Правда, в настоящее сражение они не ввязывались. Как только
начиналась серьезная схватка, варвары отступали. Словно просто
задерживали нас.
Чужак совсем отошел и ступал с каждым шагом все увереннее. К
счастью, лес оказался небольшим. Когда солнце зашло, мы были уже
на его опушке. Перед нами лежал пустырь, а дальше -- холмы, за
которыми темнела разорванная посередине ущельем горная гряда. Вот
он, проход, за которым нас уже не остановит ничто. Там кончаются
леса. Там Ализон.
В этот момент со мной стало происходить что-то непонятное.
Совсем не так, как при вчерашнем пробуждении. Я думал, открывать
мне глаза или нет. Какая-то сила выкручивала меня оттуда, но я
чувствовал, что могу сопротивляться ей.
Все-таки я проснулся.
Если вчерашний день был днем восторгов, то этот -- днем ужаса.
Слишком велика была разница -- моя психика с трудом выдерживала
прыжки из одного человека в другого.
Я знал, что проход нам взять не удастся. Именно здесь погибнет
большая часть армии. Остальные попадут в плен, и их тоже ждет
незавидная судьба. Я был убежден, что ночью опять окажусь там.
Как раз во время последнего губительного боя.
Губительного и для меня. Правый глаз распух и не видел почти
ничего. Значит, если бы мне сегодня отрубили руку, я проснулся бы
без руки.
Я позвонил на работу и сказал, что заболел.
Потом делал примочки на глаз и паниковал. В голове не
укладывалось сочетание этих миров: один, где тебя могут убить
каждую минуту, где страха смерти почти нет, есть лишь желание
выбраться и отомстить. Или наоборот -- отомстить и выбраться. И
другой мир, защищенный четырьмя стенами, одеялом, медицинским
обслуживанием, где страх перед смертью, наоборот, ввергал меня в
панику.
Нет, паника -- не то слово. Оба мира уже сосуществовали во
мне. Я пытался, но не мог сказать о Тевтобургском лесе: "Какая
дикость и нелепость!" Он стал моей частью. Если не голова, то
сердце было уверено в правомерности его существования.
Я начал восстанавливать цепь событий. Помнил моменты
вчерашнего и сегодняшнего пробуждений, но не мог вспомнить, с
какого именно момента начинался сегодняшний сон.

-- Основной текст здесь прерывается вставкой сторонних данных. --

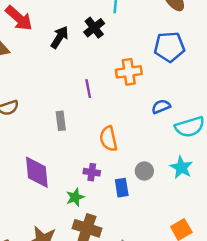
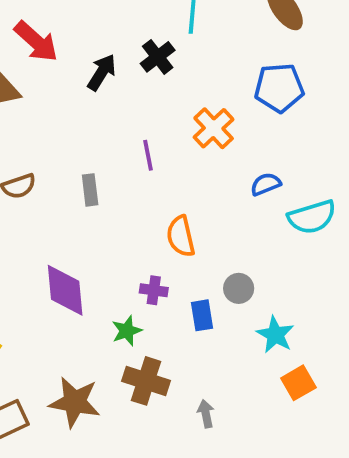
orange cross: (129, 72) -> (214, 128), turned -35
gray rectangle: (61, 121) -> (90, 190), moved
cyan star: (181, 167) -> (275, 335), moved

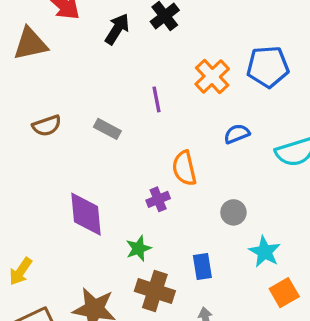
blue pentagon: (279, 88) -> (268, 67), moved
blue semicircle: (266, 184) -> (237, 134), moved
gray rectangle: (90, 190) -> (107, 129), turned -55
purple cross: (154, 290) -> (158, 199), moved, turned -30
blue rectangle: (202, 315) -> (202, 266), moved

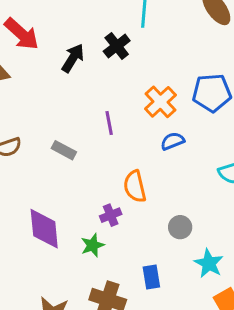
blue semicircle: (237, 134) -> (173, 141), moved
green star: (138, 248) -> (93, 245), moved

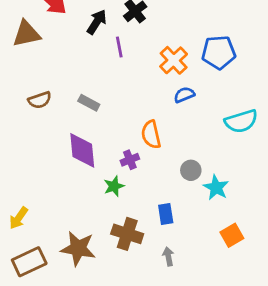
purple line: (109, 123) -> (119, 47), moved
purple diamond: (44, 229) -> (82, 150), moved
cyan star: (209, 263) -> (216, 188), moved

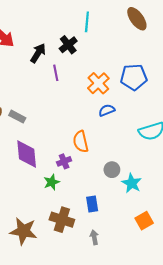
gray rectangle: (89, 103) -> (17, 117), moved

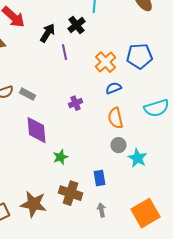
orange semicircle: (81, 142) -> (116, 118), moved
purple cross: (64, 161) -> (76, 103), moved
orange square: (144, 221) -> (146, 213), moved, size x1.6

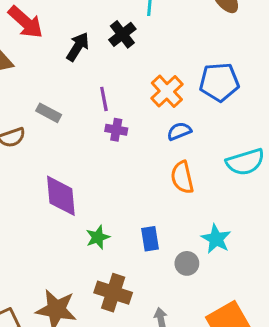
purple line: (64, 52) -> (104, 99), moved
gray rectangle: (28, 94) -> (49, 113), moved
purple cross: (76, 103) -> (116, 130), moved, turned 32
gray circle: (118, 145) -> (187, 263), moved
blue rectangle: (100, 178) -> (150, 239), moved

Словно вчерашний
день я провел вне времени, а ночью вернулся к исходной точке.
Потом я сообразил, что за восемь-девять часов сна этой ночью
реально прожил вдвое больше времени. Я пытался понять почему.
Подобные мысли занимали меня до вечера, пока стрелки часов не
стали приближаться к девяти. Тогда меня охватил страх: я бросился
варить кофе. А вслед за страхом пришел стыд.

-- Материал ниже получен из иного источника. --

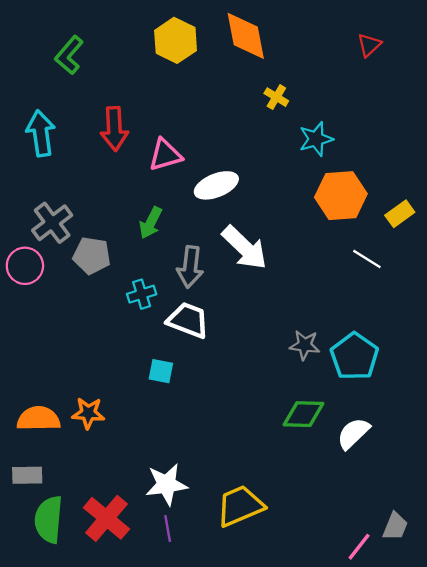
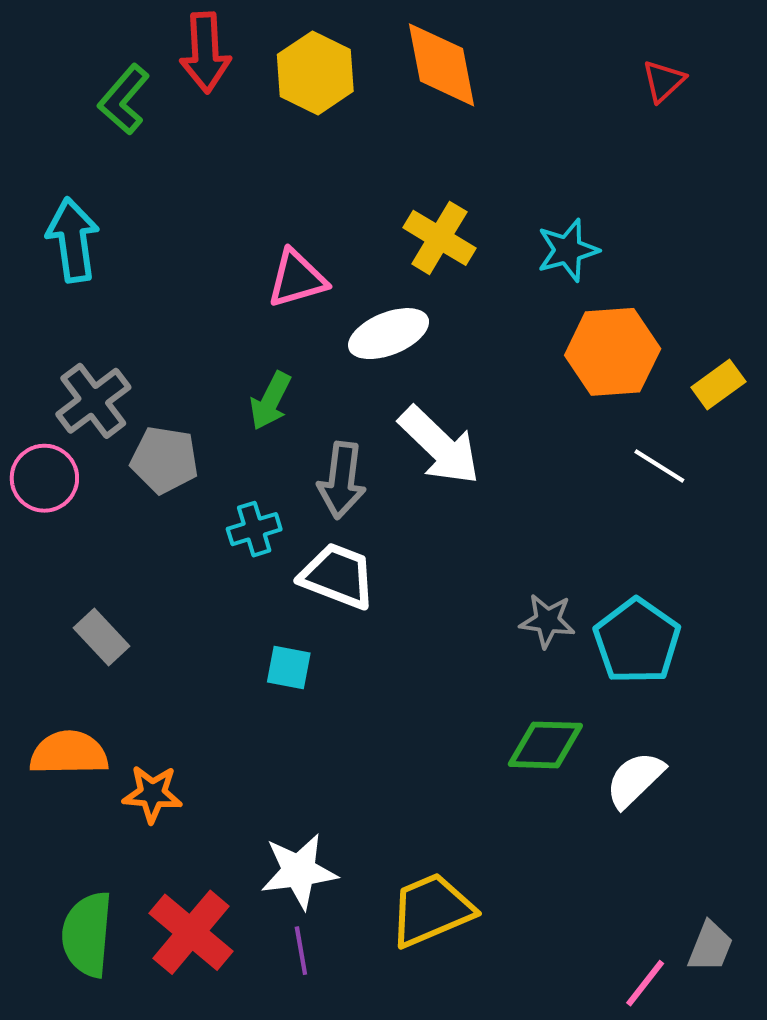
yellow cross: (276, 97) -> (439, 238), moved, size x1.6
red arrow: (114, 129) -> (205, 53), moved
orange star: (88, 413) -> (152, 794), moved
gray rectangle: (27, 475) -> (101, 637), moved, turned 48

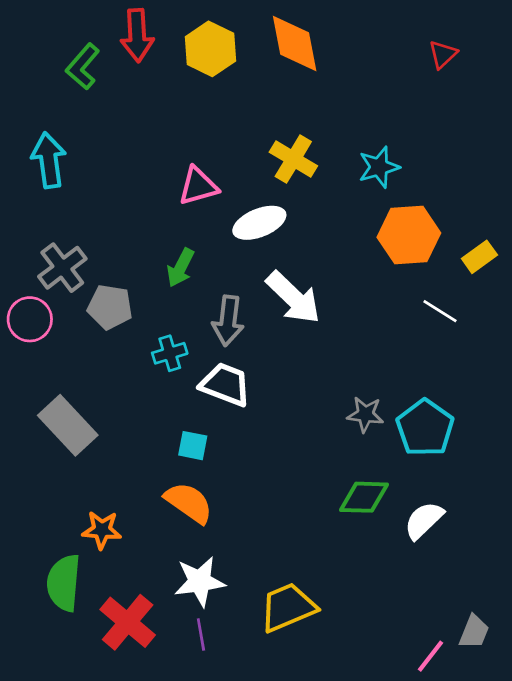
gray rectangle: (101, 637) -> (68, 425), size x1.6
orange semicircle: (69, 753) -> (189, 503), moved, turned 36
green semicircle: (87, 934) -> (64, 583), moved

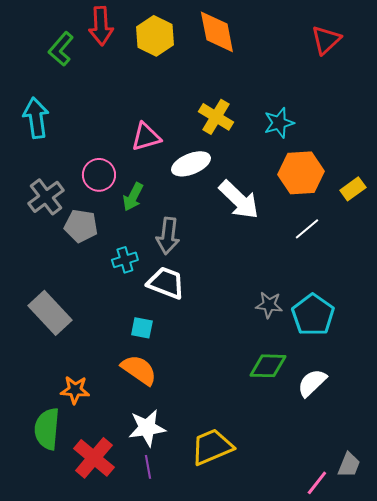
red triangle: (443, 54) -> (326, 40), size x1.4
white arrow: (293, 298) -> (239, 200), moved
white line: (440, 311) -> (307, 229), moved, turned -72
pink circle: (30, 319) -> (99, 175), moved

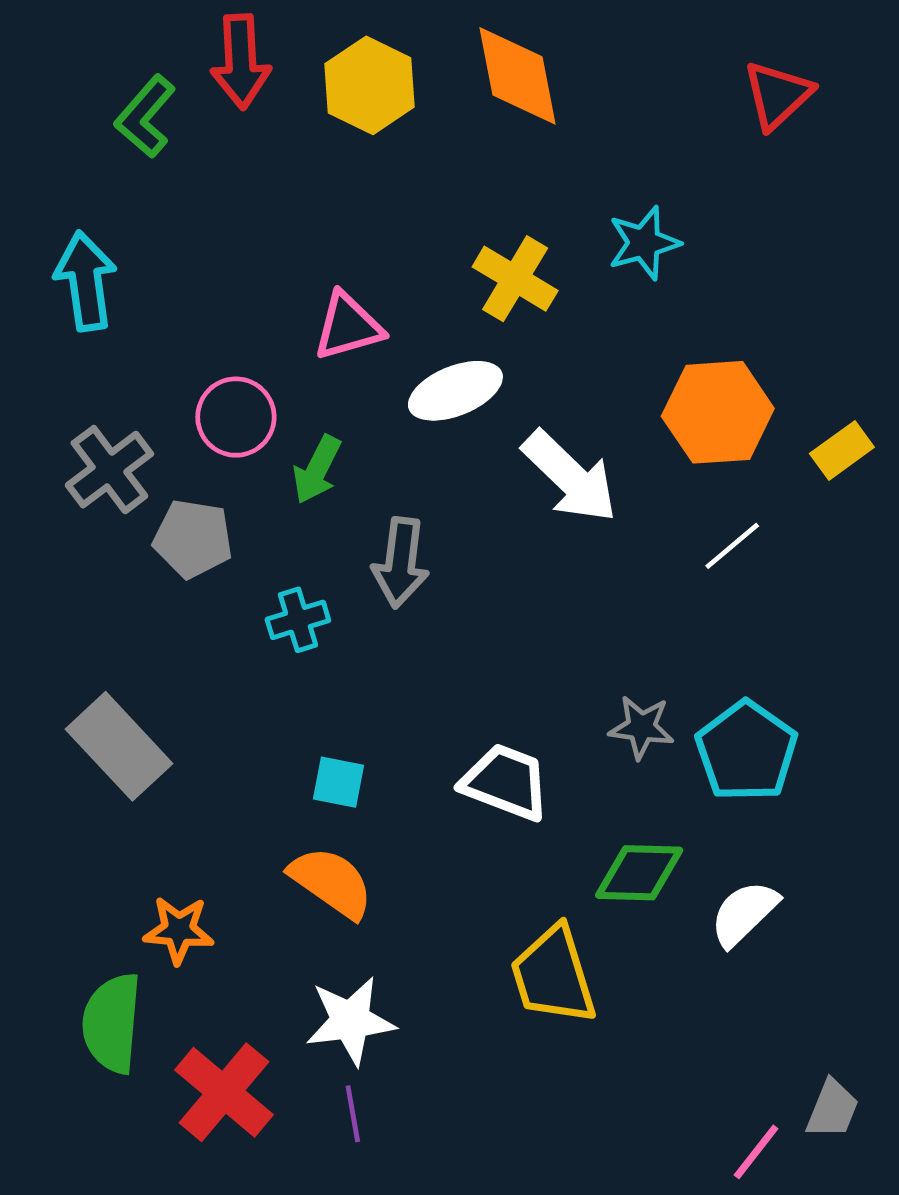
cyan star: (279, 123) -> (644, 243), moved
white trapezoid: (166, 283) -> (506, 782), moved
yellow trapezoid: (212, 447) -> (553, 975), moved, turned -84

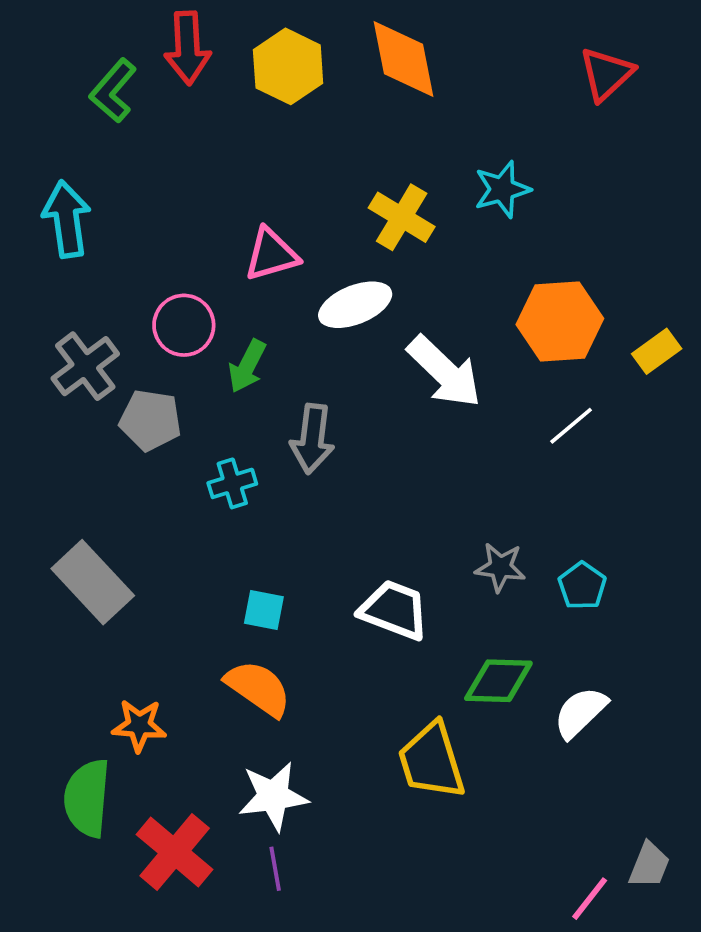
cyan pentagon: (746, 751) -> (582, 586), size x0.6

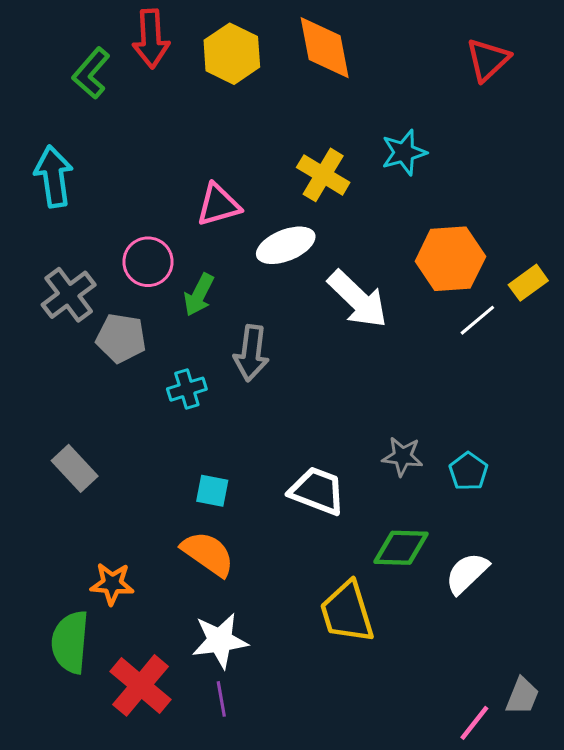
white line: (571, 426) -> (477, 320), moved
gray rectangle: (93, 582) -> (75, 468), size x0.7

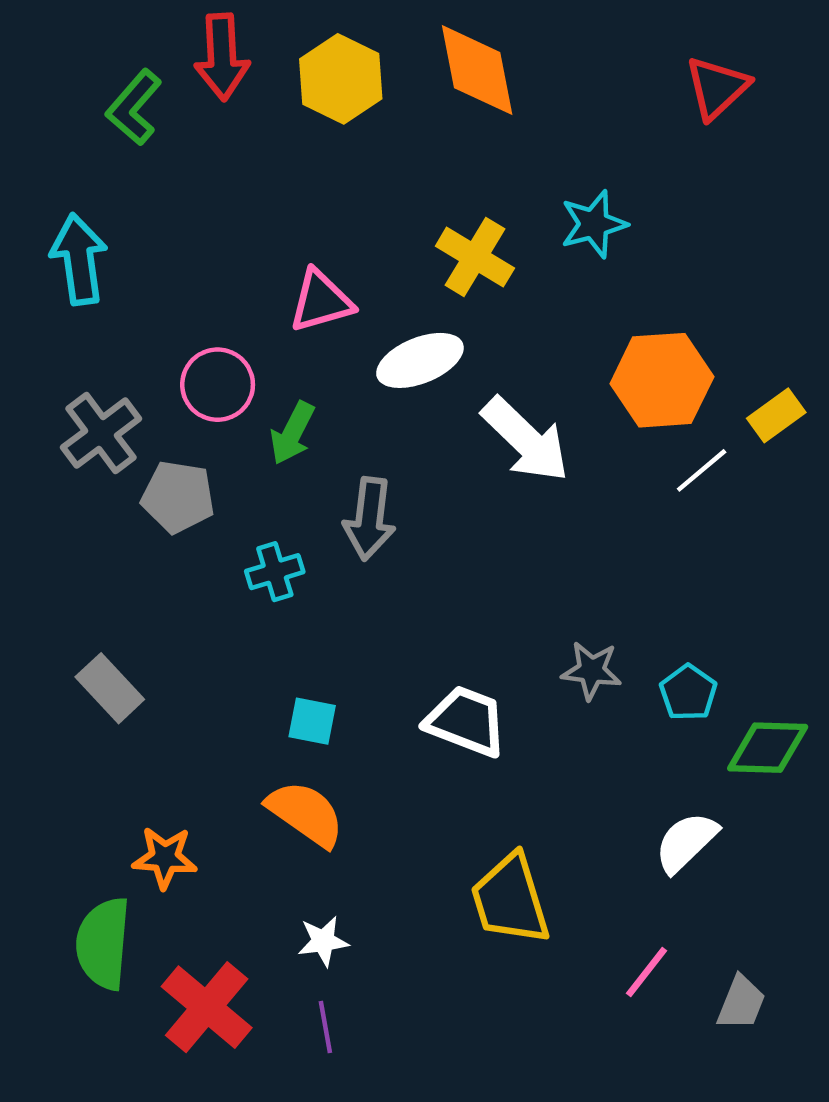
green diamond: (401, 548) -> (768, 748), moved
white star: (220, 641) -> (323, 941), size x0.6
gray trapezoid: (522, 696) -> (741, 1003), moved
pink line: (474, 723) -> (647, 972), moved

Стыд перед теми четырьмя, которым я помогал, и которые меня
выручали. Через них -- перед батавами, которые могли все, которые
так здорово сражались, -- и за меня тоже. Перед всеми, кому
предстоит штурмовать проход.
Наконец -- стыд перед их миром. Не худшим, не лучшим: другим.
Страх боролся со стыдом, и я совсем измучился. Часы показывали
полночь, а я уже чувствовал, что устал и страшно хочу спать.
Прекрасно помню, что собирался варить новую порцию кофе, но не
выдержал. Уснул прямо так: сидя за столом.